I recently watched Michael Moore’s “Sicko”. Why are we, the wealthiest country in the world the only country in the western hemisphere to still not have a universal health care system? The movie was presented in a very ”Michael Moore” way. Although, I wish he had included examples of people in France who cannot afford the incredible amount of taxes they have to pay there. The family from France he chose to use as an example were living in a beautiful three story house and seemed to be quite comfortable even with the amount of taxes that they are paying. After living there for a time I came to know many more families who, while able to live, commented about how high the taxes really are and how it is sometimes difficult to pay so much. These people were not living in three story houses.
Regardless, there are inherent flaws in every system but I would much rather be in a system where people can get care that they need and deserve. After all, this “all men were created equal”, I feel this phrase is a major part of our American ideology and right now, the “equality” part seems to be missing.
I might start more blogs with my silly and unimportant immediate thoughts, this way maybe I can write about things that I actually care to talk about.
Here’s to next time.
Tags: Thoughts
March 16th, 2008 by ksideasnper · 1 Comment
While in New York I happened upon a special exhibit at the New York Public Library about Jack Kerouac’s life and specifically the creation of his work “On The Road”. Jack Kerouac viewed life as a spiritual quest which is a fascinating thought, like living to find something. While at this exhibition I participated on a guided tour given by someone who clearly “got Jack”. She peppered the lecture with fun anecdotes from his diaries and a book of grievances which were on display. She said that he wasn’t one to hold a grudge, rather he would simply make a note about whoever had upset him in this book. He even went as far as to blame his alcoholism solely on one individual.

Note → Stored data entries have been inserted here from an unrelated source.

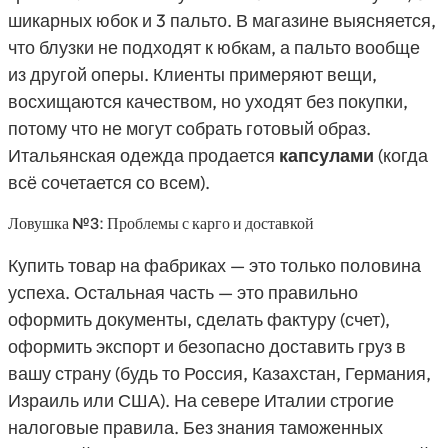
шикарных юбок и 3 пальто. В магазине выясняется,
что блузки не подходят к юбкам, а пальто вообще
из другой оперы. Клиенты примеряют вещи,
восхищаются качеством, но уходят без покупки,
потому что не могут собрать готовый образ.
Итальянская одежда продается
капсулами
(когда
всё сочетается со всем).
Ловушка №3: Проблемы с карго и доставкой
Купить товар на фабриках — это только половина
успеха. Остальная часть — это правильно
оформить документы, сделать фактуру (счет),
оформить экспорт и безопасно доставить груз в
вашу страну (будь то Россия, Казахстан, Германия,
Израиль или США). На севере Италии строгие
налоговые правила. Без знания таможенных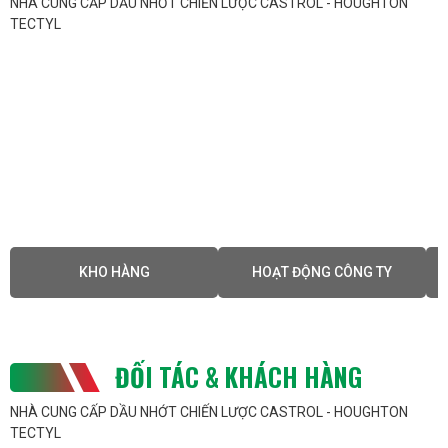
NHÀ CUNG CẤP DẦU NHỚT CHIẾN LƯỢC CASTROL - HOUGHTON
Giảm thiểu cặn bẩn
: Dầu truyền nhiệt Castrol giúp
TECTYL
giảm thiểu sự hình thành cặn bẩn và cặn lắng, đảm
bảo hệ thống sạch sẽ và hoạt động hiệu quả.
Lợi Ích Khi Sử Dụng Dầu Truyền Nhiệt Castrol
Tiết kiệm chi phí
: Việc sử dụng dầu truyền nhiệt
chất lượng cao giúp giảm chi phí bảo trì và thay thế
dầu, đồng thời tăng hiệu quả năng lượng.
An toàn và đáng tin cậy
: Sản phẩm của Castrol
đáp ứng các tiêu chuẩn an toàn quốc tế, đảm bảo an
toàn cho người sử dụng và hệ thống.
KHO HÀNG
HOẠT ĐỘNG CÔNG TY
Dễ dàng bảo trì
: Dầu truyền nhiệt của Castrol có
tuổi thọ dài và ít cần bảo trì, giúp giảm thiểu thời
gian ngừng hoạt động của hệ thống.
ĐỐI TÁC & KHÁCH HÀNG
Hướng Dẫn Sử Dụng
Kiểm tra định kỳ
: Thường xuyên kiểm tra chất lượng
NHÀ CUNG CẤP DẦU NHỚT CHIẾN LƯỢC CASTROL - HOUGHTON
TECTYL
dầu và hệ thống để phát hiện sớm các vấn đề.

One of these anecdotes that she mentioned was about his good friend and travel companion Neal Cassady. Jack and his “team” traveled across America three times but prior to his group traveling together Neal Cassady made the trek alone in a bus. This bus was a refurbished coach bus, the type that would state the destination above the driver; it always said the same thing, “Destination: Further”.
I liked hearing that story, while it wasn’t part of something Jack did it is easy to see how Jack and Neal got along. Of course I would like the idea of a destination to always be going further. Further than you went yesterday….
I liked the exhibit, the original typed scroll of “On the Road” is there along with many of Jack’s paintings which were very interesting to see since I never thought of him as a visual artist.
Kerouac wrote, “Beat doesn’t mean tired,or bushed, so much as it means beato, the Italian for beatific: to be in a state of beatitude, like Saint Francis, trying to love all life, trying to be utterly sincere with everyone, practicing endurance, kindness, cultivating joy of heart. How can this be done in our mad modern world of multiplicities and millions? By practicing a little solitude, going off by yourself once in a while to store up that most precious of golds: the vibrations of sincerity.”

Going off to find this bliss, this beatitude, and having ”further” as the destination, I think that is a beautiful thought.